The six-person group behind the ICCPUD report, however, drew on a much wider range of harm literature, including the role of alcohol in car accidents, suicides, violence, opioid use and tuberculosis. Although alcohol use is associated with a higher risk for tuberculosis, it should be noted that TB is not a major risk for Americans; the U.S. has one of the lowest TB rates in the world.
They also poured scorn on studies that show that moderate consumption of alcohol leads to lower all-cause mortality, saying that such studies are biased in favor of middle-classed populations.
It was almost inevitable that the ICCPUD authors would find that alcohol was dangerous to health, and not simply because they’re considering social harms as well as health harms. To find otherwise would contradict their previous work. Three of the authors—Jurgen Rehm, Kevin Shield and Tim Naimi— worked on Canada’s Guidance on Alcohol and Health. Commissioned by Health Canada, the study was undertaken by the Canadian Center on Substance Abuse and Addiction. Their conclusion was that consumers could avoid risk by consuming just two drinks a week or less.

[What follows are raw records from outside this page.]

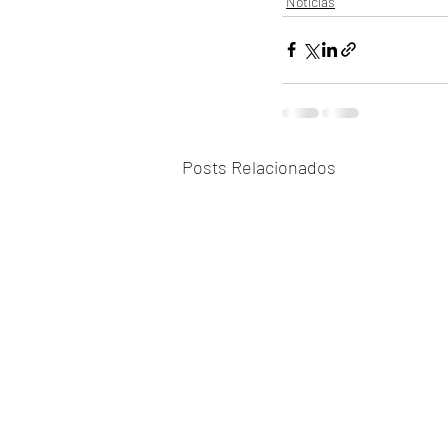
Notícias
Posts Relacionados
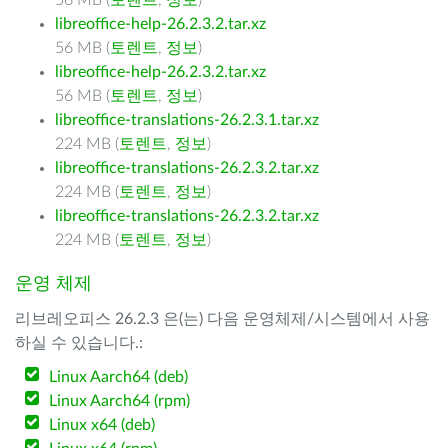
56 MB (
토렌트
,
정보
)
libreoffice-help-26.2.3.2.tar.xz
56 MB (
토렌트
,
정보
)
libreoffice-help-26.2.3.2.tar.xz
56 MB (
토렌트
,
정보
)
libreoffice-translations-26.2.3.1.tar.xz
224 MB (
토렌트
,
정보
)
libreoffice-translations-26.2.3.2.tar.xz
224 MB (
토렌트
,
정보
)
libreoffice-translations-26.2.3.2.tar.xz
224 MB (
토렌트
,
정보
)
운영 체제
리브레오피스 26.2.3 은(는) 다음 운영체제/시스템에서 사용
하실 수 있습니다.:
Linux Aarch64 (deb)
Linux Aarch64 (rpm)
Linux x64 (deb)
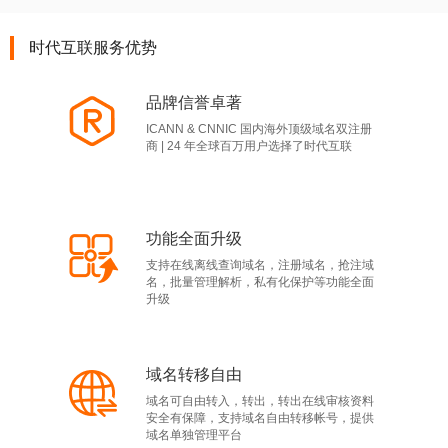
时代互联服务优势
品牌信誉卓著
ICANN & CNNIC 国内海外顶级域名双注册
商 | 24 年全球百万用户选择了时代互联
功能全面升级
支持在线离线查询域名，注册域名，抢注域
名，批量管理解析，私有化保护等功能全面
升级
域名转移自由
域名可自由转入，转出，转出在线审核资料
安全有保障，支持域名自由转移帐号，提供
域名单独管理平台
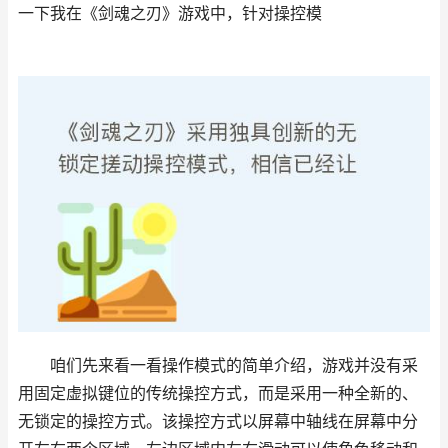
一下我在《剑魂之刃》游戏中，针对操控模
咱们先来看一看操作模式的简单介绍，游戏并没有采
用固定虚拟键位的传统操控方式，而是采用一种全新的、
无锁定的操控方式。该操控方式以屏幕中轴线在屏幕中分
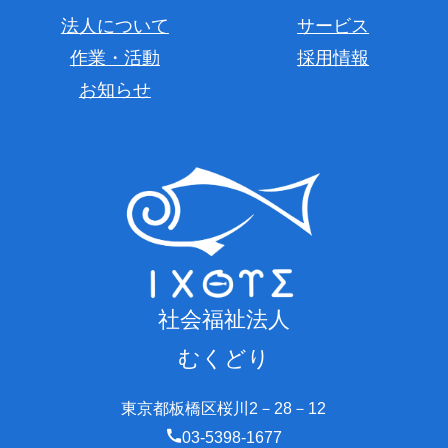
法人について
サービス
作業・活動
採用情報
お知らせ
社会福祉法人
むくどり
東京都板橋区桜川2－28－12
03-5398-1677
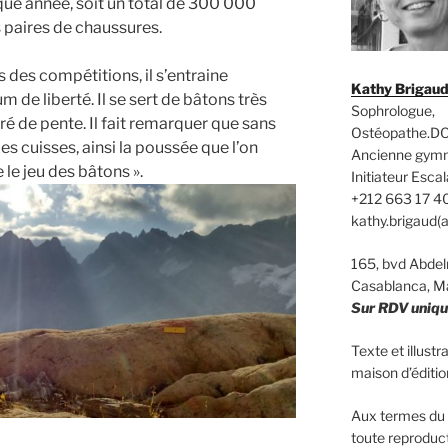
que année, soit un total de 300 000
 paires de chaussures.
s des compétitions, il s’entraine
Kathy Brigau
de liberté. Il se sert de bâtons très
Sophrologue,
é de pente. Il fait remarquer que sans
Ostéopathe.DO
es cuisses, ainsi la poussée que l’on
Ancienne gym
 le jeu des bâtons ».
Initiateur Es
+212 663 17 4
kathy.brigaud(
165, bvd Abd
Casablanca, M
Sur RDV uniq
Texte et illust
maison d’édit
Aux termes du C
toute reproduct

The news caused an outcry in Canada, and the guidelines were never formally adopted.
The reaction to the ICCPUD report
America’s alcohol trade associations immediately released a joint statement in response to the latest report:
“Today’s report is the product of a flawed, opaque and unprecedented process, rife with bias and conflicts of interest. Several members of the six-member ICCPUD panel have affiliations with international anti-alcohol advocacy groups, and the panel has worked closely with others connected with these advocates. Congress never authorized or appropriated money for the panel or its work, and numerous letters from Congress and industry have voiced serious concerns over the process,” it said.
“We urge the Secretaries of Agriculture and Health & Human Services to uphold the integrity of the DGAs to promote informed and responsible decision-making around alcohol. The agencies should disregard the ICCPUD report in their final assessments for the 2025-2030 Dietary Guidelines.”
While the alcohol industry is raising questions about the affiliations of the ICCPUD authors, others are raising questions about the affiliations of those involved in the NASEM report. Politico Pro called it a “victory for the alcohol lobby” while the New York Times suggested that unnamed critics saw it as “an effort to placate the alcohol industry with a report more likely to support moderate drinking.”
As accusations fly from all sides, and with two contradictory reports in play, it’s clear that the fight over the alcohol guidelines is destined to become louder and more bitter in the months ahead.